Gelelim yaptıığım alıntıya. İnançlı olmak çok daha kolaya kaçmaktır. Çünkü "güdümlüsün" zaten bebeklikten beri. Özgür irade yok ki. Ki bir yaştan sonra şüphelerin de tamamen elimine edildiyse, değme keyfine ;) HYadi kolaya kaçmıyorlar diyelim, inandıklarını kanıtlama uğruna çaba sarfediyorlar. Kanıtlayabildiler mi, veya yanına yaklaşabildiler mi şu ana kadar? Boşa kürek çekmek, veya malum hayvan gözlükleriyle bakarak inandıklarını kanıtlamaya çalışarak hayatını sürdürmek mi daha iyi, yoksa "kanıtlanamadı" veya "henüz kanıtlanamıyor" deyip pasif kalmak mı. Diğer bir deyişle boşa su akıtmak, suyu faydalı kullanmak (bilim) ve su harcamamak olgularını derecelendirmen gerekirse, en sona musluğu kapalı tutmayı mı koyacaksın? Bence agnostiklerin bir bölümü suyu kapalı tutarlarken, bir bölümü de akıtıyor ama ilerde işe yarar diye kaplarda saklıyorlardır. İşe yaramazsa da bayatlar ve atılır. Yeniden doldurulur, ve bu biçimde sürekli boşa akıtmaktan milyon kat az israf olur ve belki bir gün işe yarar şeklinde bu işlem sürekli tekrarlanır. Ya da Darwin hangisini yapmıştır bunlardan? Her agnostik pasifize bir halde midir, veya herkes aktif bir rol oynasa dünya kakafonik bir yer olmaz mıydı? :) "Passive resistance" kavramı da toplumu ve hayatı şekillendiren olgulardan biridir. Kaldı ki, çoğu aktif rol oynayanlardan daha etkin de olabilmektedir. Aktif-pasif muhabbetinde aklıma şöyle bir örnek geldi, mesela bir baba babasından sürekli dayak yemiş ve belli ki oğlunu da dövecek. İçten içe biliyor bunu, tedavi olmayı da reddediyor cahil mesela, o çocuğu doğurtması mı daha iyidir, doğurtmaması mı? Her aktif rol oynayan, gerçekten de "hastalıksız" bir fikri savunuyor mu?
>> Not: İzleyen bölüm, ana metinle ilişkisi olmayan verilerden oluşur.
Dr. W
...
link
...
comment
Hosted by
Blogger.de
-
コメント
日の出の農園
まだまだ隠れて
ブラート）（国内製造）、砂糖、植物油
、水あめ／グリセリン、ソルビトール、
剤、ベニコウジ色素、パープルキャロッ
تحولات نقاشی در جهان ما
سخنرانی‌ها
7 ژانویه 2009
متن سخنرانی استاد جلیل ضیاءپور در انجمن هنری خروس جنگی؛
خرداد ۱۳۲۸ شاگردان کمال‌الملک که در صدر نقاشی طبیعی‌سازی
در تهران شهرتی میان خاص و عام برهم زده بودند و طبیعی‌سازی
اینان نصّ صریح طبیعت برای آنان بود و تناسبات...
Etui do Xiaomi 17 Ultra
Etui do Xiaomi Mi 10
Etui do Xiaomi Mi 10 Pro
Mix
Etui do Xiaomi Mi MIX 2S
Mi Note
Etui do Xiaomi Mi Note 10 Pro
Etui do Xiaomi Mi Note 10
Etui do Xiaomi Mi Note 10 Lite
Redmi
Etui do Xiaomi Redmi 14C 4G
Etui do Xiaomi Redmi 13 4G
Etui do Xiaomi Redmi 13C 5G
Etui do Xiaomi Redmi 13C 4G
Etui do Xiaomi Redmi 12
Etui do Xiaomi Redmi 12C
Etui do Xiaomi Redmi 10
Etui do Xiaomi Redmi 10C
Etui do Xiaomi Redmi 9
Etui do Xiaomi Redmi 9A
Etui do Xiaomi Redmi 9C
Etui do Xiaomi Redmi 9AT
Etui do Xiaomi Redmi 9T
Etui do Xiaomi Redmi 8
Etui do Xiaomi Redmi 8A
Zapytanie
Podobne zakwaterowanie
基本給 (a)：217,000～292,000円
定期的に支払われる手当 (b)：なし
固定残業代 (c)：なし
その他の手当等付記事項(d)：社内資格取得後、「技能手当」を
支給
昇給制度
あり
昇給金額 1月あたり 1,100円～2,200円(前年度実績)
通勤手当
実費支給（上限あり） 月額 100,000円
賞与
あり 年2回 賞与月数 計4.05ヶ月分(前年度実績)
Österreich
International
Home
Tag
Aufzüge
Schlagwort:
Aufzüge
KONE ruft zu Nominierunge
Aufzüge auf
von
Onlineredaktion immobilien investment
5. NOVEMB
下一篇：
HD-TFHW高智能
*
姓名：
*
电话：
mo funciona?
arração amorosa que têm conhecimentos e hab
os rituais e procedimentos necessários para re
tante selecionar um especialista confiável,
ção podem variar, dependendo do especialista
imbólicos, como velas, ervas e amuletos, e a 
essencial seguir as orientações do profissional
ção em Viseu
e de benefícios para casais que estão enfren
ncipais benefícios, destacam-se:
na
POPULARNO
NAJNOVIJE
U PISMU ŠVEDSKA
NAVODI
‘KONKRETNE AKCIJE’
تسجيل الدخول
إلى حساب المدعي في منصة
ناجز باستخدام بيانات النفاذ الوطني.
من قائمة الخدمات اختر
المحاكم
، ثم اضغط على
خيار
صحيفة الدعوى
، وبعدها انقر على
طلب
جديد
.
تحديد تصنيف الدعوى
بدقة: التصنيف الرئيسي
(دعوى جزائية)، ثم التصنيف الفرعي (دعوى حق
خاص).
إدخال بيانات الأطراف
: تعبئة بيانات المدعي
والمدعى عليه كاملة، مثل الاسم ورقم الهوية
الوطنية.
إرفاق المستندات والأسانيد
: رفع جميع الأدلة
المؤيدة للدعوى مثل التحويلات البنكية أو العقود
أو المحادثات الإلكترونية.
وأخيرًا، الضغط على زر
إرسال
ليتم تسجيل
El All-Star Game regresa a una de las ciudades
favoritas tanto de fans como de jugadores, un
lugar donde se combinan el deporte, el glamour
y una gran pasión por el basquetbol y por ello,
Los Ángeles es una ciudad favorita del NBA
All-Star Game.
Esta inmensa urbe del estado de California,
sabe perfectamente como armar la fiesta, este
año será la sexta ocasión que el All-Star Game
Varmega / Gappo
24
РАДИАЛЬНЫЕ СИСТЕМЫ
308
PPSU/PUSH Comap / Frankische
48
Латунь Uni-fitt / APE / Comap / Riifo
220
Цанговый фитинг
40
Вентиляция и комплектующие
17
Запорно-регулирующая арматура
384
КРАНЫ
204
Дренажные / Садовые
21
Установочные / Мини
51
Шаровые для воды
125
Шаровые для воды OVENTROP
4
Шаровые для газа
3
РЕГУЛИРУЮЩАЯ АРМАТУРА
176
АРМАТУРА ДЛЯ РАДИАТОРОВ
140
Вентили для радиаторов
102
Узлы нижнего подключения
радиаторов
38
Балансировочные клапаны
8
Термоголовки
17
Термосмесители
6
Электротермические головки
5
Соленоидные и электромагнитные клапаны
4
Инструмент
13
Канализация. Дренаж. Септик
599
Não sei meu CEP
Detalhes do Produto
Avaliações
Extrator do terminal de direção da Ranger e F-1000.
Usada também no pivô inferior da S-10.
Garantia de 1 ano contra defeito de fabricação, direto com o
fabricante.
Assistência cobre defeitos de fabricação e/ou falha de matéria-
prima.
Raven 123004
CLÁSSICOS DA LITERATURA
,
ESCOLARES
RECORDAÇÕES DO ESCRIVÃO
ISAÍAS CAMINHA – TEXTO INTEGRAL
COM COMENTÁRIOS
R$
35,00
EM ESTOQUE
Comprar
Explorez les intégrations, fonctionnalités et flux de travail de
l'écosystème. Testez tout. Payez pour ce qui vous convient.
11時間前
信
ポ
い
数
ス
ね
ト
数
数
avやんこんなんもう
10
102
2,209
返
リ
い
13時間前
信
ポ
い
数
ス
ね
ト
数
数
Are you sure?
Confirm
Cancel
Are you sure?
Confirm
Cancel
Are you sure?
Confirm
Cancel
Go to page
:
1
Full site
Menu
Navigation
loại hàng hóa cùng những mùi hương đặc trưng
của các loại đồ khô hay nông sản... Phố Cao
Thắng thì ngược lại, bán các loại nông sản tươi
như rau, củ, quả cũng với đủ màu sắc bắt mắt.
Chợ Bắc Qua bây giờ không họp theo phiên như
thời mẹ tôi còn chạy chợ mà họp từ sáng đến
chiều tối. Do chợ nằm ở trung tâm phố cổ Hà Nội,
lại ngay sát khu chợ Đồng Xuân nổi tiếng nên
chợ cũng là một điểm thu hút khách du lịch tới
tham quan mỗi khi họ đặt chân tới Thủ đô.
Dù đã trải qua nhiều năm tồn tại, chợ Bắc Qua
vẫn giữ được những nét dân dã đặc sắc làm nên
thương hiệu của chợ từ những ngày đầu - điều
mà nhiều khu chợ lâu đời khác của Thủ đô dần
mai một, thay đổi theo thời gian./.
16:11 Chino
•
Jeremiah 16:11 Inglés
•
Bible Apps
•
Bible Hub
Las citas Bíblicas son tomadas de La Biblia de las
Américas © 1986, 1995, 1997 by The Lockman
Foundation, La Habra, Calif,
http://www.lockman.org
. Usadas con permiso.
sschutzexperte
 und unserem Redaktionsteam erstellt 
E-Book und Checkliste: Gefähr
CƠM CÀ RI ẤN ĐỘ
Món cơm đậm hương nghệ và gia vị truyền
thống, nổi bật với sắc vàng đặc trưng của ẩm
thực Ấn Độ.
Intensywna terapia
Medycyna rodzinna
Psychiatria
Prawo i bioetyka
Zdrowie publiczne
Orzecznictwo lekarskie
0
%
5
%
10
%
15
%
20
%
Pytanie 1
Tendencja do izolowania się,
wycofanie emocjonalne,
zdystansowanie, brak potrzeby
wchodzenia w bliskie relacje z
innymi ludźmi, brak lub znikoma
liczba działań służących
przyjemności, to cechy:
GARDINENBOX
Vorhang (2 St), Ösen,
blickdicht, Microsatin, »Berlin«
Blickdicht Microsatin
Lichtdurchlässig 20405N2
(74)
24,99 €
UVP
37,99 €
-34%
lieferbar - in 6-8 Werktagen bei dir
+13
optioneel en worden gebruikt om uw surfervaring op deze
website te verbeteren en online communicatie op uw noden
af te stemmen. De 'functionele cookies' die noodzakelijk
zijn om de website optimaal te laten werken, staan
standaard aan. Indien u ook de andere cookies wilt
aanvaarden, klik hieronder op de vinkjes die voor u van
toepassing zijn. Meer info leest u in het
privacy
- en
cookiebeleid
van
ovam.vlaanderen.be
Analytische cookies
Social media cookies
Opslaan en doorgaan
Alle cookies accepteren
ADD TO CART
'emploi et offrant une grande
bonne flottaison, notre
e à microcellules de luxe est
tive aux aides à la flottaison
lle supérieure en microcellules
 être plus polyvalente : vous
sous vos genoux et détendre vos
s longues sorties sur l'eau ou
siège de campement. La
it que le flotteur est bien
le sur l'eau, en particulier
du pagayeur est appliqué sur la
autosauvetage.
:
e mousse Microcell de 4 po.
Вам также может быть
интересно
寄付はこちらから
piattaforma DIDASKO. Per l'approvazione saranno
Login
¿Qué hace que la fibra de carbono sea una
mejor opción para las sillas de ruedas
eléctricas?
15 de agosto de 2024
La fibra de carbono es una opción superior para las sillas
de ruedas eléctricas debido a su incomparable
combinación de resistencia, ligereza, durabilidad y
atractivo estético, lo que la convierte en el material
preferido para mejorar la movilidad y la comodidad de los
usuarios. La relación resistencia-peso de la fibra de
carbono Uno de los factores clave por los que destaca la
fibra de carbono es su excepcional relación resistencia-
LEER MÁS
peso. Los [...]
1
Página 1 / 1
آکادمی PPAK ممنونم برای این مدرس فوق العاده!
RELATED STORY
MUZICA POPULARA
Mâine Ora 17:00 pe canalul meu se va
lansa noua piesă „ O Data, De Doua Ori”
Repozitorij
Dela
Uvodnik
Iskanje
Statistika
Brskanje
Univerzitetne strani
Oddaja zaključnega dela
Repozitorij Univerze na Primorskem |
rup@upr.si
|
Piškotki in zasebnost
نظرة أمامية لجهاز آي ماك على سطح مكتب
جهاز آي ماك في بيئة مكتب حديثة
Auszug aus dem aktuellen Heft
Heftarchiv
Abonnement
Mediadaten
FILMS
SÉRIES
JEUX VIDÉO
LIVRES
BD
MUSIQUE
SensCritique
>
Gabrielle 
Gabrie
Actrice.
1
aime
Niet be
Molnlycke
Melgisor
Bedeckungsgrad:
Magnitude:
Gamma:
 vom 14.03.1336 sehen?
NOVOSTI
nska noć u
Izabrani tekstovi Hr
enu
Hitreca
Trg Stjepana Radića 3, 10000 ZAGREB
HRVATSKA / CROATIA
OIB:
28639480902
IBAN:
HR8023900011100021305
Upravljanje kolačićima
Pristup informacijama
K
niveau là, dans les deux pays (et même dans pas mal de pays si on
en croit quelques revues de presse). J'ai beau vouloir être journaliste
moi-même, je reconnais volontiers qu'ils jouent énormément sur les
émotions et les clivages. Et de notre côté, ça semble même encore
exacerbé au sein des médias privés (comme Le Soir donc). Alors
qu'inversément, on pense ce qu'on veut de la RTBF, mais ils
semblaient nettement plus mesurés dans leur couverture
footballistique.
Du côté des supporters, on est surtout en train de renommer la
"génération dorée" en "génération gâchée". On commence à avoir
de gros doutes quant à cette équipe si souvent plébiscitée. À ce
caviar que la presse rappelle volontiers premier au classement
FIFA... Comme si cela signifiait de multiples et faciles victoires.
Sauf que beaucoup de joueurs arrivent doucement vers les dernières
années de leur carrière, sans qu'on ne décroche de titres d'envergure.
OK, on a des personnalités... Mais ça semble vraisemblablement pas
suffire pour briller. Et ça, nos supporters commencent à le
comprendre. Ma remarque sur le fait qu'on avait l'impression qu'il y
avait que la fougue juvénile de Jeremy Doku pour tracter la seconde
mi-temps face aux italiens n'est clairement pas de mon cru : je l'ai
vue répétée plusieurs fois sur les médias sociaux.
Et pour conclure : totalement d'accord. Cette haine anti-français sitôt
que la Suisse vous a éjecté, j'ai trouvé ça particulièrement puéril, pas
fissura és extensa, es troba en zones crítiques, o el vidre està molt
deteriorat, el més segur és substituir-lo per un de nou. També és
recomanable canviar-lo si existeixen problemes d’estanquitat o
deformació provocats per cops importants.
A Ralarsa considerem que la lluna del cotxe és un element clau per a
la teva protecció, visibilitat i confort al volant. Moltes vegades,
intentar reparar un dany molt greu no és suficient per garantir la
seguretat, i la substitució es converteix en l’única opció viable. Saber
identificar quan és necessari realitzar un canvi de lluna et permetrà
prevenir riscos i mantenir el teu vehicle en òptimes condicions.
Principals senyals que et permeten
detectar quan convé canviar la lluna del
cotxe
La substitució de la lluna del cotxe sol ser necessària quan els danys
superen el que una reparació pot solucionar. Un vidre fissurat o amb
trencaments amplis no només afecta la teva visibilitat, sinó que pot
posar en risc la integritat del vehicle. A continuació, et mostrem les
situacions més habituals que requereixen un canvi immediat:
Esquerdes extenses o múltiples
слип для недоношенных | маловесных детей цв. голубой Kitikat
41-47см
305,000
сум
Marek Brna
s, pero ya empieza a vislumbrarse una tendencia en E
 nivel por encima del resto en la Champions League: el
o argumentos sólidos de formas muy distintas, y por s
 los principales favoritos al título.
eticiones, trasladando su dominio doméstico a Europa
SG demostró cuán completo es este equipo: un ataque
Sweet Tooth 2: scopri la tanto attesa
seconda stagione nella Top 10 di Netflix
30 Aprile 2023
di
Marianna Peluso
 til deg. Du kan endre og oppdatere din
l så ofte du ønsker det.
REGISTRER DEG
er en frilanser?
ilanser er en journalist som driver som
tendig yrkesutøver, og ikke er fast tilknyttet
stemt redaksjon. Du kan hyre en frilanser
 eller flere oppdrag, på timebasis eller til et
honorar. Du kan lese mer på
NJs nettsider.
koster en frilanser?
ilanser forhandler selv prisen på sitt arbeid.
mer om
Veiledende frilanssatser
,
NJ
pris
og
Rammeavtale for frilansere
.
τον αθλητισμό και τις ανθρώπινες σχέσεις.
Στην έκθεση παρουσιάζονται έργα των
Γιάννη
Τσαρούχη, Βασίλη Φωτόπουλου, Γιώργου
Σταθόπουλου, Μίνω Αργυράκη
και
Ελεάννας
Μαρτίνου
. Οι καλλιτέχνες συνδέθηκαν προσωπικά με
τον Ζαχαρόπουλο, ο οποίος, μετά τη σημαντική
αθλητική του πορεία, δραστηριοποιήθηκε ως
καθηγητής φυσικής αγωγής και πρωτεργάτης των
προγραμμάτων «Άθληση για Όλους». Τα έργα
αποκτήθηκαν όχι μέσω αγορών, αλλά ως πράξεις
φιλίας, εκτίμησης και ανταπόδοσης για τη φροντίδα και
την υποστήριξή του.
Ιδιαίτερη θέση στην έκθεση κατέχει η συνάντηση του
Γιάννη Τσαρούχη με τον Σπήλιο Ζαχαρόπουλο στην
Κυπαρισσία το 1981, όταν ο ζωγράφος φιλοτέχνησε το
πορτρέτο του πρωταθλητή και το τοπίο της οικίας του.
Bize ortaokulda müsamereler yaptırırlardı. İrademiz dışında bir konuyu savunurduk. Örneğin "köy yaşamı şehir yaşamından daha güzeldir" i karşıt görüşe karşı savunurduk. Ki kendimiz tersini düşünsek de, düşünmesek de. İnançlılar da bir nevi böyle değil mi? Küçük yaşlardan itibaren beyinlerine allah korkusu, cennet vaadi yerleştirilmese, diğer seçimi yapmaları en azından %50 olmaz mıydı? Ama iki taraflı bakabilmek, "neutral" olmak daha zor ve sofistike bir durumdur kanımca.
Yani "güdümlü" bir olayı neticeye erdirmek daha kolaydır bence. Tek bir doğruya (kendimize göre) inanmak, ve o doğruyu savunmak daha kolaydır bana kalırsa. Tabi bir de gönülden inanırsan, kolaylık derecesi katlanarak artar. Gözlükle bakıyorsun yahu, daha iyi görürsün tabi ki, ama o gözlük seni tek bir şekilde görmeye itebilir tabi, o da var. :D
 
Yazım aslında revoltenin agnostisizm tanımına bir eleştiriydi.Johnny in revolte alıntısında agnostisizmin bilimden bekledikleri olduğu sonucu çıkıyor..


Edwin_Odesseiron demiş ki

Kanıtlayabildiler mi, veya yanına yaklaşabildiler mi şu ana kadar? Boşa kürek çekmek, veya malum hayvan gözlükleriyle bakarak inandıklarını kanıtlamaya çalışarak hayatını sürdürmek mi daha iyi, yoksa "kanıtlanamadı" veya "henüz kanıtlanamıyor" deyip pasif kalmak mı.

Tanrının varlığının yada yokluğunun kanıtlanması işlemini kim ve neyle yapıyor? Hangi kanıt bir agnostik için yeterli olacaktır?Kimin yaptığı kanıt?